Re: A Century Later and The Titanic Hasn't Lost its Grip on Us
Your son is wrong on both. The most expensive first class tickets were for the two Parlor suites (as seen in the movie Titanic) which were about $5k (about $80k in today) and that was only one-way. The third class were not kept below, but information was not as quickly or effectively disseminated, 47% of the women and children in third class made it to the lifeboats and survived (this was a higher percentage than the first class male passengers at 31%).

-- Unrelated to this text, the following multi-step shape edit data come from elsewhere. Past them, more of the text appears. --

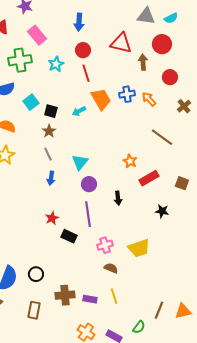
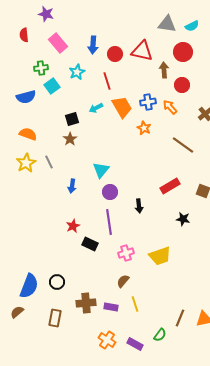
blue arrow: (79, 22) -> (93, 45), moved
red circle: (83, 50) -> (115, 54), moved
green cross: (20, 60) -> (41, 68), size x0.6
red circle: (170, 77) -> (182, 85), moved
cyan square: (31, 102) -> (52, 86), moved
black square: (51, 111) -> (72, 119), turned -32
cyan arrow: (79, 111) -> (96, 108), moved
gray line: (48, 154) -> (49, 162), moved
orange star: (130, 161) -> (144, 128), moved
brown semicircle: (111, 268) -> (123, 281), moved, turned -72

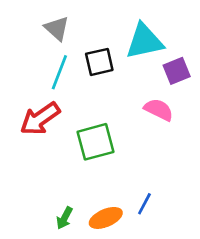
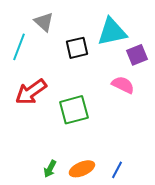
cyan line: (59, 72) -> (19, 47), moved
blue line: (144, 204) -> (117, 170), moved

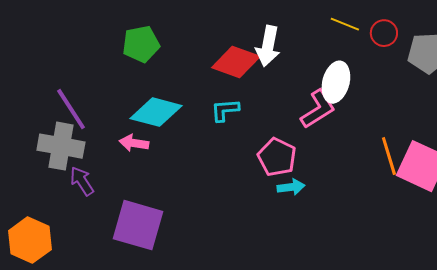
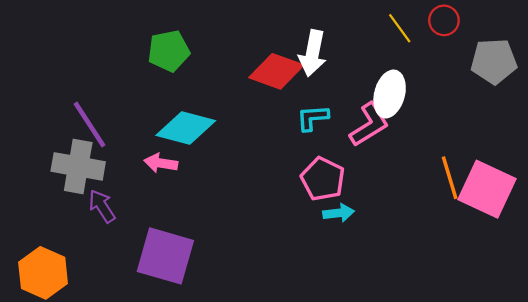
yellow line: (345, 24) -> (400, 28), turned 32
red circle: (384, 33) -> (444, 20), moved
cyan L-shape: (225, 110) -> (313, 118), moved

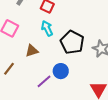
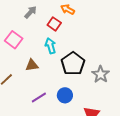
blue circle: (61, 71) -> (65, 95), moved

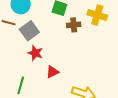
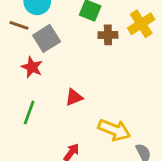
yellow cross: (97, 15) -> (141, 24), turned 36
red star: (35, 53) -> (32, 67), moved

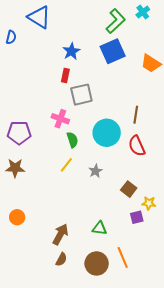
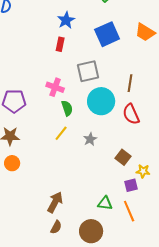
blue square: (113, 51) -> (107, 34), moved
gray square: (81, 95) -> (88, 71), moved
orange circle: (17, 217) -> (12, 163), moved
green triangle: (100, 228) -> (105, 203), moved
orange line: (123, 257) -> (129, 211), moved

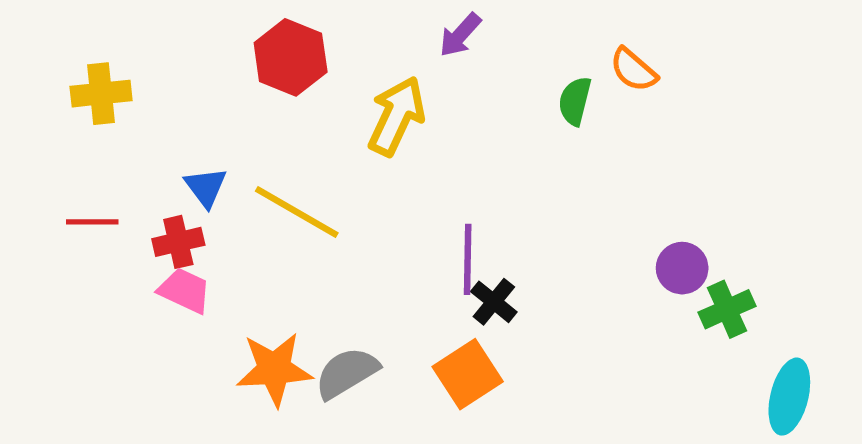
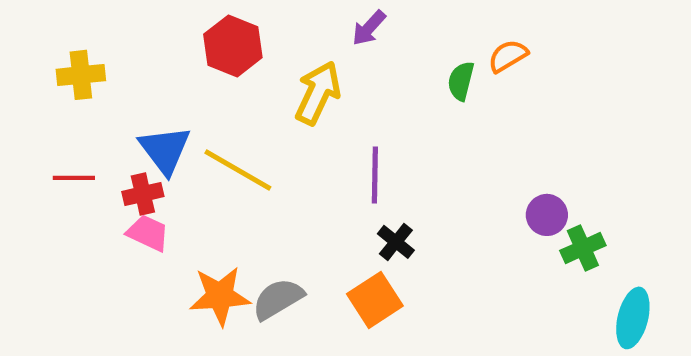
orange semicircle: (633, 70) -> (508, 56), turned 108
blue triangle: (206, 187) -> (165, 150), size x1.5
purple line: (468, 259) -> (375, 175), moved

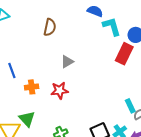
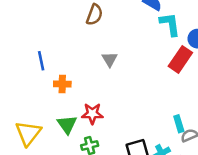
gray triangle: (67, 62) -> (110, 59), turned -40
red star: (60, 90) -> (92, 114), moved
green triangle: (27, 119) -> (67, 124), moved

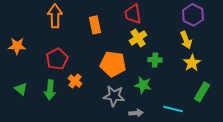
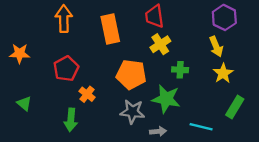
orange rectangle: (95, 25) -> (110, 29), size x1.4
green star: (143, 85) -> (166, 99), size x1.4
green arrow: (50, 90) -> (71, 120), moved

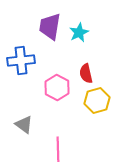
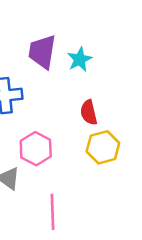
pink hexagon: (57, 88) -> (36, 149), moved

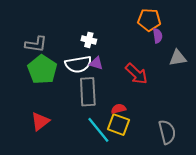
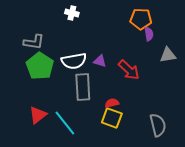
white cross: (89, 40) -> (72, 13), moved
purple triangle: (96, 63) -> (100, 61), moved
cyan line: (98, 130) -> (65, 123), moved

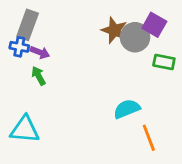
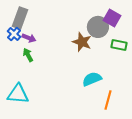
brown star: (114, 30) -> (82, 42), moved
blue cross: (19, 47) -> (14, 34), turned 32
orange line: (149, 138) -> (108, 100), turned 36

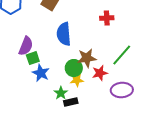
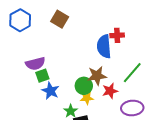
blue semicircle: (64, 34) -> (104, 46), moved
purple semicircle: (26, 46) -> (35, 64), turned 54

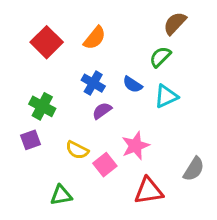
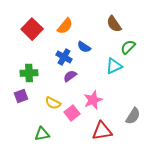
brown semicircle: (175, 23) -> (114, 24), moved, turned -78
green semicircle: (160, 57) -> (128, 47), moved
blue semicircle: (133, 85) -> (84, 47), moved
green cross: (42, 106) -> (29, 73), turned -30

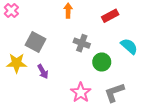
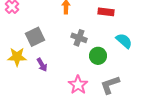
red rectangle: (110, 16) -> (106, 12), turned 35
gray square: (36, 42) -> (35, 37), turned 36

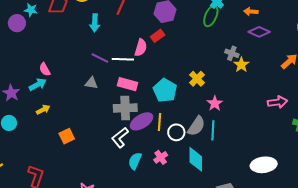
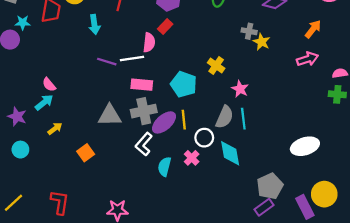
gray triangle: (91, 83) -> (110, 116), moved, size x1.6
pink arrow: (277, 102) -> (307, 59), moved
white circle: (176, 132) -> (204, 138), moved

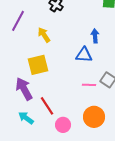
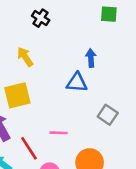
pink line: (89, 85) -> (59, 133), moved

As I've said, Cameron's film is "history" primarily in its extraordinarily accurate recreation of the ship and what life was like on it. As to the realities of the disaster, there are wide gaps. 100 years later and cops in London generally aren't armed, yet Cameron has a teen age steward not only armed, but shooting passengers. He absolutely smears Mr. Murdoch, who certainly made an error in judgement in turning the wheel hard over and reversing the engines. But Cameron has him shooting passengers, taking a bribe and generally behaving like a swine, not one atom of which comports with survivor testimony. And for those, like Cameron, who keep flogging the class distinction chimera, it's worth repeating over and over the fact that 3rd class women and children had a better chance of surviving than 1st class men.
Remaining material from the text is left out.